:: DATASET ::

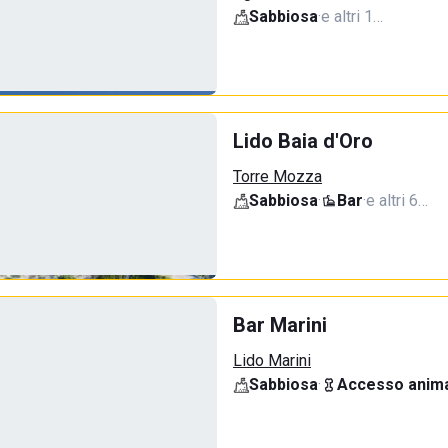
Sabbiosa
·
e altri 1…
Lido Baia d'Oro
Torre Mozza
Sabbiosa
·
Bar
·
e altri 6…
Bar Marini
Lido Marini
Sabbiosa
·
Accesso anima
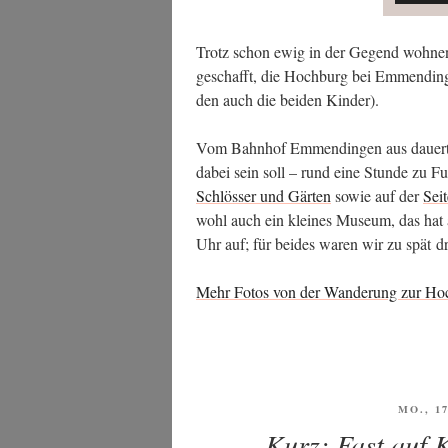
Trotz schon ewig in der Gegend woh­nen 
geschafft, die Hoch­burg bei Emmen­din­
den auch die bei­den Kinder).
Vom Bahn­hof Emmen­din­gen aus dau­ert
dabei sein soll – rund eine Stun­de zu 
Schlös­ser und Gär­ten
sowie auf der
Sei­
wohl auch ein klei­nes Muse­um, das hat 
Uhr auf; für bei­des waren wir zu spät d
Mehr Fotos von der Wan­de­rung zur Ho
VERÖF
MO., 1
AM
Kurz: Fast auf 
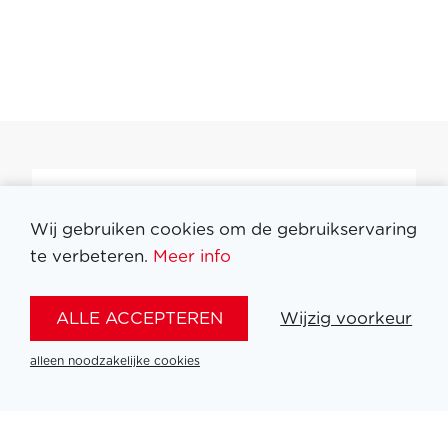
Filter medailles
Wij gebruiken cookies om de gebruikservaring
te verbeteren.
Meer info
ALLE ACCEPTEREN
Wijzig voorkeur
alleen noodzakelijke cookies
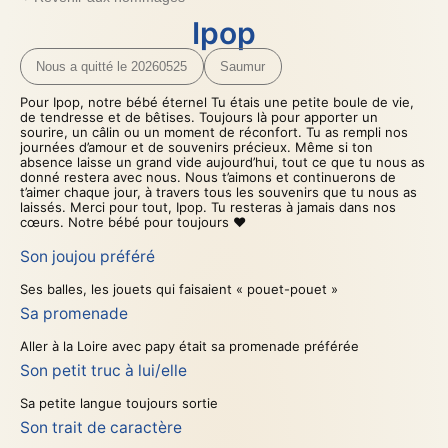
Ipop
Nous a quitté le 20260525
Saumur
Pour Ipop, notre bébé éternel Tu étais une petite boule de vie,
de tendresse et de bêtises. Toujours là pour apporter un
sourire, un câlin ou un moment de réconfort. Tu as rempli nos
journées d’amour et de souvenirs précieux. Même si ton
absence laisse un grand vide aujourd’hui, tout ce que tu nous as
donné restera avec nous. Nous t’aimons et continuerons de
t’aimer chaque jour, à travers tous les souvenirs que tu nous as
laissés. Merci pour tout, Ipop. Tu resteras à jamais dans nos
cœurs. Notre bébé pour toujours ❤️
Son joujou préféré
Ses balles, les jouets qui faisaient « pouet-pouet »
Sa promenade
Aller à la Loire avec papy était sa promenade préférée
Son petit truc à lui/elle
Sa petite langue toujours sortie
Son trait de caractère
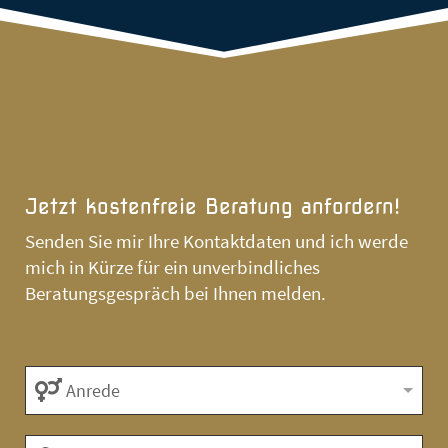
Jetzt kostenfreie Beratung anfordern!
Senden Sie mir Ihre Kontaktdaten und ich werde
mich in Kürze für ein unverbindliches
Beratungsgespräch bei Ihnen melden.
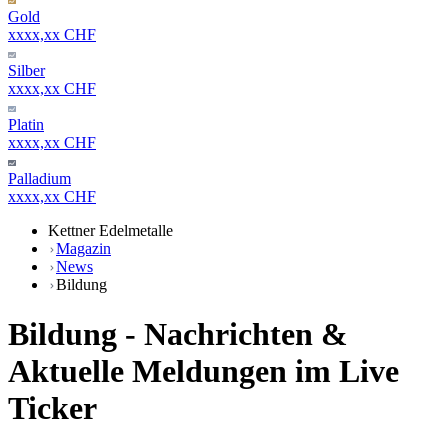
Gold
xxxx,xx CHF
Silber
xxxx,xx CHF
Platin
xxxx,xx CHF
Palladium
xxxx,xx CHF
Kettner Edelmetalle
Magazin
News
Bildung
Bildung - Nachrichten &
Aktuelle Meldungen im Live
Ticker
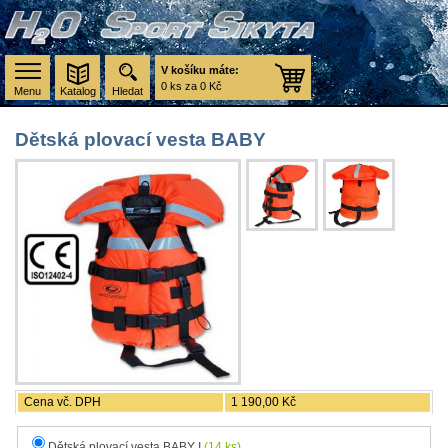
V košíku máte:
0 ks za 0 Kč
Menu
Katalog
Hledat
Dětská plovací vesta BABY
Cena vč. DPH
1 190,00 Kč
Dětská plovací vesta BABY I
(14 ks)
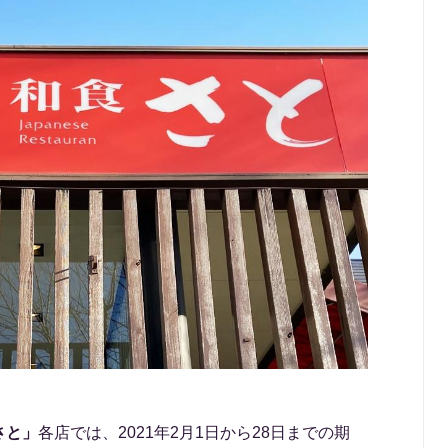
さと」
各店では、2021年2月1日から28日までの期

:::

> [WHAT YOU WILL DO] For this answer, retype the lines from the start of the listing through the line that holds "Sa petite langue toujours sortie", inclusive, exactly and without pictures.

> [SOLUTION BELOW]
Sabbiosa
·
e altri 1…
Lido Baia d'Oro
Torre Mozza
Sabbiosa
·
Bar
·
e altri 6…
Bar Marini
Lido Marini
Sabbiosa
·
Accesso anima
Trotz schon ewig in der Gegend woh­nen 
geschafft, die Hoch­burg bei Emmen­din­
den auch die bei­den Kinder).
Vom Bahn­hof Emmen­din­gen aus dau­ert
dabei sein soll – rund eine Stun­de zu 
Schlös­ser und Gär­ten
sowie auf der
Sei­
wohl auch ein klei­nes Muse­um, das hat 
Uhr auf; für bei­des waren wir zu spät d
Mehr Fotos von der Wan­de­rung zur Ho
VERÖF
MO., 1
AM
Kurz: Fast auf 
Filter medailles
Wij gebruiken cookies om de gebruikservaring
te verbeteren.
Meer info
ALLE ACCEPTEREN
Wijzig voorkeur
alleen noodzakelijke cookies
Ipop
Nous a quitté le 20260525
Saumur
Pour Ipop, notre bébé éternel Tu étais une petite boule de vie,
de tendresse et de bêtises. Toujours là pour apporter un
sourire, un câlin ou un moment de réconfort. Tu as rempli nos
journées d’amour et de souvenirs précieux. Même si ton
absence laisse un grand vide aujourd’hui, tout ce que tu nous as
donné restera avec nous. Nous t’aimons et continuerons de
t’aimer chaque jour, à travers tous les souvenirs que tu nous as
laissés. Merci pour tout, Ipop. Tu resteras à jamais dans nos
cœurs. Notre bébé pour toujours ❤️
Son joujou préféré
Ses balles, les jouets qui faisaient « pouet-pouet »
Sa promenade
Aller à la Loire avec papy était sa promenade préférée
Son petit truc à lui/elle
Sa petite langue toujours sortie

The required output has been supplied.